Robert m'entraîna avec lui dans la belle aventure de l'Observatoire
Loire. Quelle gageure ! Missionné par le ministère
de l'Environnement, notre ami fut chargé en 1989 de monter
un outil permettant d'offrir une gestion globale du plus grand
bassin versant français (1/5e du territoire !), à
savoir le bassin ligérien, en mettant en avant les solidarités
de bassin, tant du point de vue géographique que culturel.
Il changea l'anorak et les crampons pour l'imperméable
et les bottes et il se mit à arpenter (et à faire
arpenter à ses quelques collaborateurs) ce magnifique bassin
de la Loire impliquant neuf régions et une trentaine de
départements. Robert fit appel à moi dès
le démarrage de la mission et je dus fort rapidement m'initier
aux problématiques environnementales... Entre autres, il
me confia la charge de la communication et de l'animation socioculturelle.
Infatigable, Robert se révéla un " formidable
" meneur d'hommes (j'ai guillemeté " formidable
" car c'est un mot qu'il aimait et employait souvent). Il
ne ménagea pas sa peine pour convaincre les élus,
les associations et les populations du bien fondé d'une
démarche particulièrement innovante (à l'époque,
il fallait remettre en question la volonté farouche des
tenants de la construction de nouveaux barrages...).

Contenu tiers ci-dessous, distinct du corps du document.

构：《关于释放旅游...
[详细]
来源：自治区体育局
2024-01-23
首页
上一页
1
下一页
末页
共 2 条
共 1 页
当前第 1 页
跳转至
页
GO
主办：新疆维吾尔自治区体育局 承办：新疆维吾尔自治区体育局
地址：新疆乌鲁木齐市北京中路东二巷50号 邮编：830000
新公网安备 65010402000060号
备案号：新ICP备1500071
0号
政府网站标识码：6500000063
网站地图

Pour des
raisons politiques, l'Observatoire ne vit jamais le jour (sauf
sous la forme d'une association de préfiguration). Mais
les idées qui furent semées pendant quatre ans (de
1989 à 1993) ont fini par germer et après tout,
n'est-ce pas là, la vraie réussite ?
Il y aurait tant de choses à écrire sur Robert (entre
autres son passage au Parc des Cévennes dont il fut président)
pour retracer cette vie bien remplie mais trop vite brisée
: en effet, je n'ai évoqué dans ces lignes que ce
que j'ai partagé directement avec lui et ce qui ne faisait
pas partie de nos secrets. J'aurais aimé parler de nos
audaces, de nos fous rires, de nos enthousiasmes, de nos déceptions,
de nos rares coups de gueule sans quoi l'amitié ne saurait
porter ce nom, de nos projets aussi... Ah ! que la vie est injuste.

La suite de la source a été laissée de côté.